Maybe Michael Corleone moving to Tahoe left a bad taste in our mouths. Maybe we wanted him to legitimize the family business instead of going gangster. Whatever the reason, the Hollywood hero of the ensuing year was not the privileged prodigal son, it was the working class Italian-American.
Remember Rocky Balboa and Ann Romano? As “The Godfather” fell from fashion, both “Rocky” and “One Day at a Time” captured America’s heart. They both became heroes for how they handled their lots in life.
In fictional Philadelphia Rocky was working as a mob thug while moonlighting as the underachieving bum at the local boxing club. While over in the mythical midwest Ann was living the American dream – married with two beautiful daughters in the suburbs. Then fate intervened for them both. Rocky got a random shot at the heavyweight title and Ann got a divorce.
Before his luck turned around, Balboa was such a disappointment he had just lost his locker. Apollo Creed, the heavyweight champ, needed a chump for a publicity stunt and he picked the Italian Stallion for his nickname. Once Rocky got his shot, he could not only self-will himself to become the best boxer in the world, but his entire life got better. His new girlfriend, Adrianne, miraculously became more atractive the more he trained.
And he didn’t even have to win to become a national hero. He was selected at random and lost. But he got second chance and won. He then went on to defend his title against all sorts of popular enemies of mainstream America: a big, black guy who had the nerve to speak his mind and ask for equal treatment, a steroid-shooting Soviet, youth.

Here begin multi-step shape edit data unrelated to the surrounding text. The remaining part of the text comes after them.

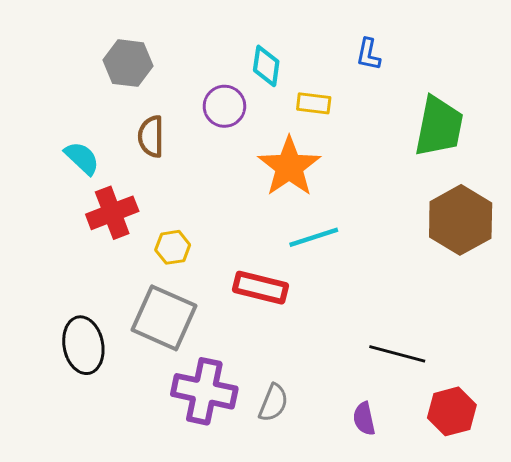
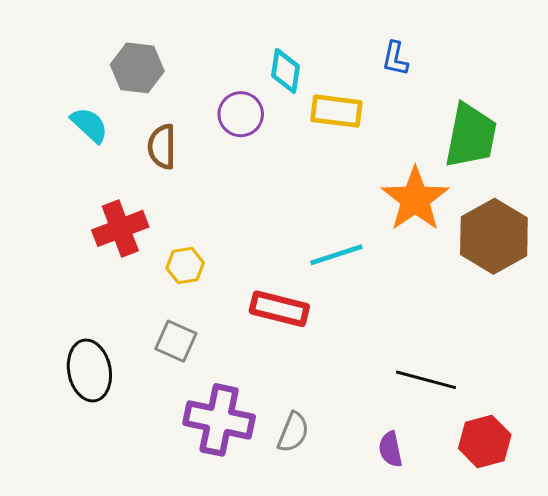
yellow rectangle: (314, 103) -> (336, 111), size x1.4
cyan semicircle: (82, 158) -> (89, 125), moved
orange star: (289, 167) -> (415, 199), moved
gray square: (164, 318) -> (176, 341), size x0.6

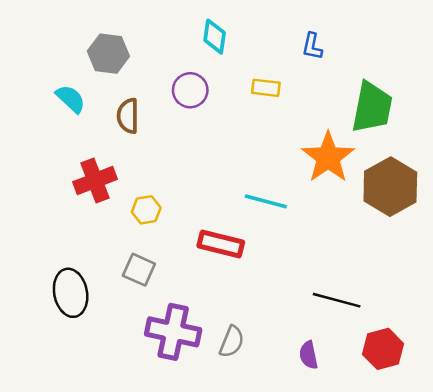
cyan diamond: (285, 71) -> (215, 37), moved
yellow rectangle: (336, 111) -> (266, 88), size x0.7
cyan line: (336, 255) -> (266, 201), turned 33

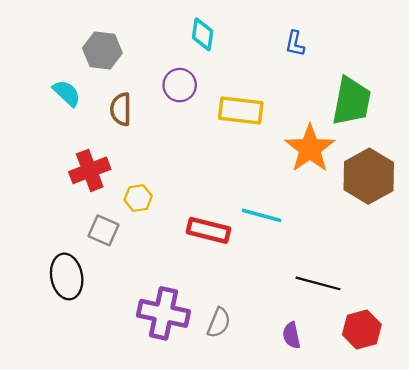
yellow rectangle: (266, 88) -> (241, 110), moved, size x1.6
cyan line: (266, 201) -> (262, 215), moved
gray square: (139, 270) -> (104, 230), moved

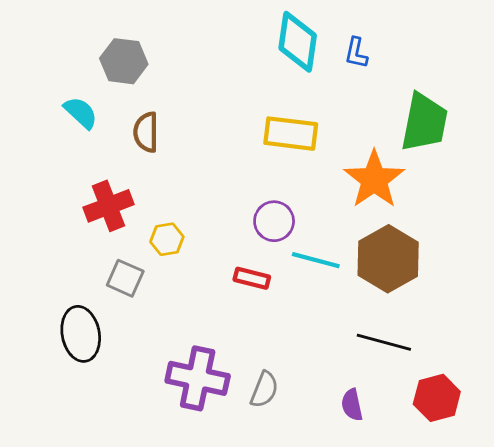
cyan diamond: (203, 34) -> (298, 42), moved, size x1.5
purple circle: (180, 85) -> (274, 221), moved
brown hexagon: (369, 176) -> (388, 259), moved
red rectangle: (208, 230) -> (252, 278), size x0.7

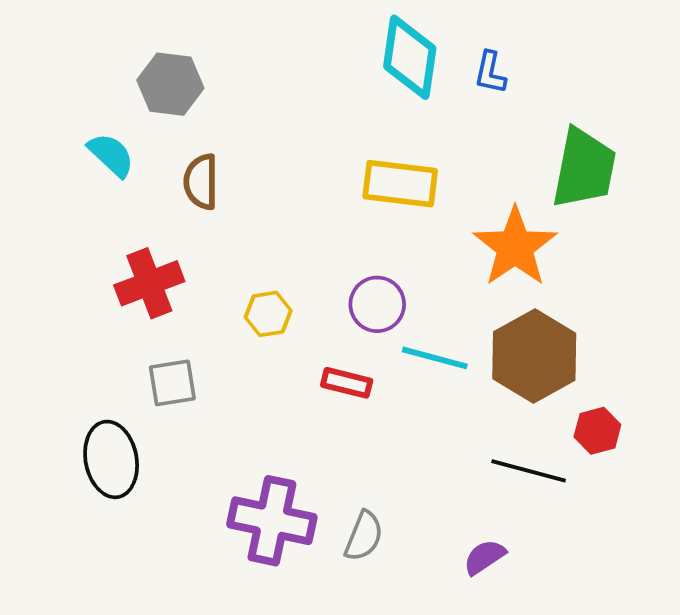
yellow hexagon: (167, 239) -> (268, 314), moved
gray square: (125, 278) -> (172, 383), turned -33
red hexagon: (437, 398) -> (597, 431), moved, size x0.7
purple semicircle: (352, 405) -> (484, 557), turned 68

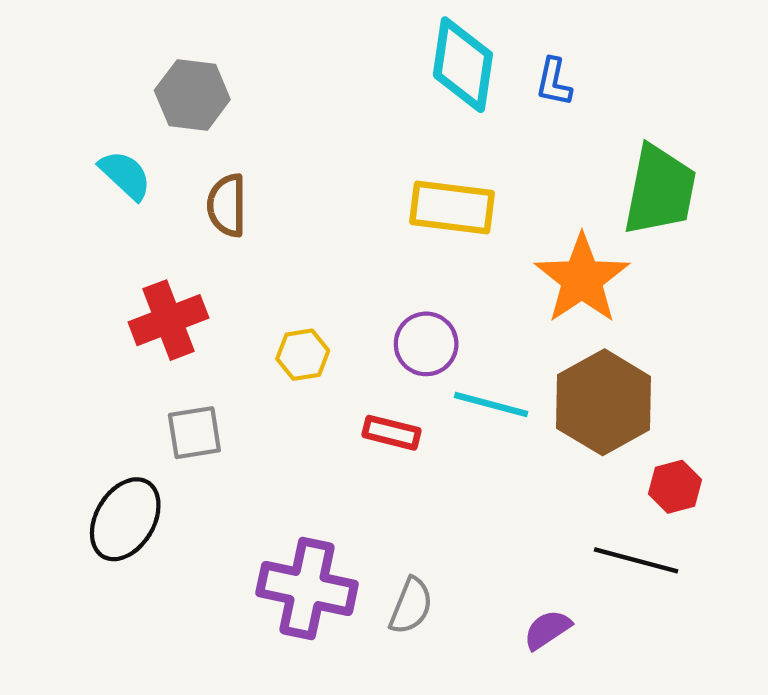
black ellipse: (111, 459) -> (125, 519), turned 42
black line: (529, 471) -> (636, 560), moved

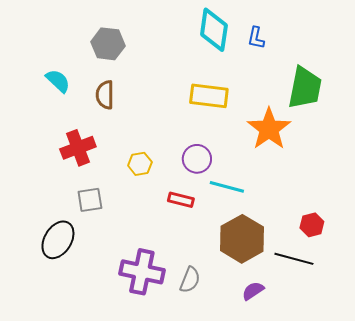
gray hexagon: (192, 95) -> (108, 44), moved
brown hexagon: (604, 402) -> (242, 239), moved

Watch this scene from Rocky 3 to see why America hated Clubber Lang so much:
Ann Romano experienced a very different career trajectory. After her divorce, she moved with her daughters to the big city (actually, Indianapolis) where she got a job in advertising and fended off awkward passes by the building superintendent. She fell in love again, but her fiance died in a car accident. Her kids had a series of tough teenage experiences. She changed jobs a couple times, and had a host of ups and downs with her family. In the end, her oldest ran away, her youngest married a dentist and she went into business for herself. Schneider moved to Florida.
Rocky’s got his own statue in Philly and no one has thought about Ann Romano until Bonnie Franklin, the actor who played her, died yesterday. But which one do you think is more of a real American hero?